JAKARTA, Tuturpedia.com — Langkah berani Kejaksaan Agung (Kejagung) yang intensif menggeledah kantor Bea Cukai serta sejumlah rumah pejabat aktif maupun pensiunan Direktorat Jenderal Pajak (DJP) dalam beberapa pekan terakhir dinilai bukan sekadar “aksi dadakan”, melainkan bagian dari pembersihan struktural inti kerusakan keuangan negara.
Menurut Iskandar Sitorus, Sekretaris Pendiri Indonesian Audit Watch (IAW), penggeledahan ini adalah hasil dari pola panjang yang diamati IAW selama lima tahun terakhir, di mana sedikitnya 40 entitas korporasi—mulai dari pabrikan, perbankan, hingga grup maskapai—sudah masuk radar penegakan hukum terkait dugaan korupsi perpajakan dan kepabeanan.
“Apa yang kita lihat hari-hari ini hanyalah puncak gunung es dari persoalan struktural yang sudah diperingatkan oleh BPK (Badan Pemeriksa Keuangan) dalam kurun 10 tahun terakhir,” tegas Iskandar. Rabu, (19/11/2025).
Mandeknya Kasus dan Kerugian ‘Gila’
IAW menyoroti lima area kerusakan struktural yang berulang, yaitu: koreksi fiskal yang tidak sesuai, restitusi pajak yang cacat prosedur, lemahnya pengawasan transfer pricing, penyalahgunaan celah tax amnesty, dan potensi kerugian berulang di sektor Bea Cukai.
Iskandar bahkan mengungkap informasi adanya lima kasus perpajakan besar yang sebelumnya “mandek” dan progres penanganannya tidak terpublikasi di Komisi Pemberantasan Korupsi (KPK).
“Range kerugian negara di sistem perpajakan terlalu gila untuk dibiarkan,” katanya. Kerugian ini bisa berasal dari manipulasi pajak korporasi, transfer pricing agresif, undervalue ekspor-impor, restitusi fiktif, hingga penggunaan fasilitas tax amnesty untuk ‘mencuci’ kewajiban lama.
Model Penindakan Kejagung yang Terbukti
IAW melihat pola konsisten di mana Kejagung kini sedang membenahi titik paling rawan tipikor dalam sistem pendapatan negara. Langkah ini sangat beralasan mengingat rekam jejak Kejagung yang terbukti mampu membongkar kasus korupsi sistemik dengan nilai kerugian jumbo yang sebelumnya dianggap “tak tersentuh,” seperti:
- Jiwasraya: Kerugian negara Rp 16,8 triliun.
- ASABRI: Kerugian negara Rp 22 triliun.
- BTS Kominfo: Kerugian negara Rp 8,2 triliun.
- Timah: Kerugian ratusan triliun, termasuk kerusakan ekologis dan ekonomi.
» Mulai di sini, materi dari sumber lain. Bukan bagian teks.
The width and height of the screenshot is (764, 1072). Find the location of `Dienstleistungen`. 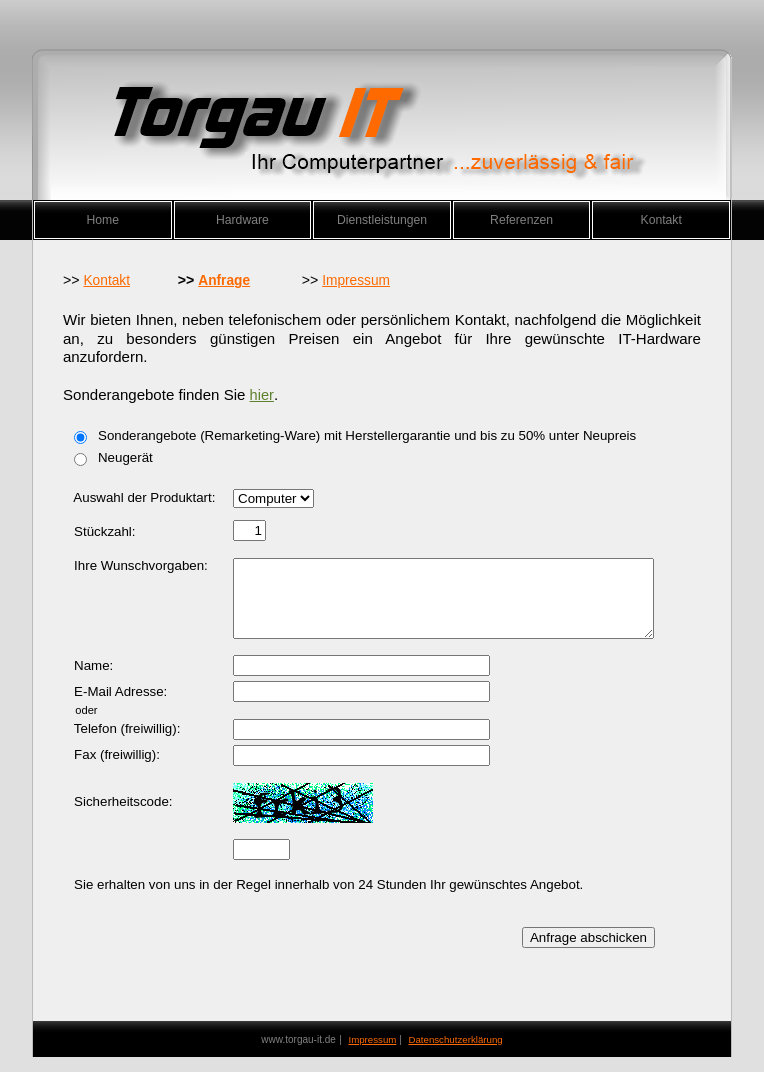

Dienstleistungen is located at coordinates (382, 220).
“Sangat masuk akal jika kini mereka masuk ke sektor perpajakan dan kepabeanan, karena itu sumber pendapatan negara terbesar yang selama dua dekade dijaga rapat oleh ‘tembok teknokratis’,” jelas Iskandar.
Reformasi Bukan Lagi Slogan
Penggeledahan rumah pejabat DJP oleh Kejagung menjadi sinyal kuat bahwa era “tak tersentuh” di sektor perpajakan dan Bea Cukai telah mulai runtuh di masa kepemimpinan Presiden Prabowo Subianto.
IAW menilai, jika Kejagung konsisten membongkar semua lapisan, termasuk korporasi yang menggunakan loophole perpajakan sebagai model bisnis, maka pendapatan negara akan terdongkrak signifikan tanpa perlu menaikkan tarif.
“Kinerja seperti ini harus menjadi model pemberantasan korupsi era Prabowo, yakni berbasis data, tidak pilih kasih, dan menyasar kerusakan struktural, bukan sekadar individu kecil,” tutup Iskandar Sitorus. “Reformasi yang selama 20 tahun hanya menjadi slogan, kini akhirnya menyentuh jeroannya.”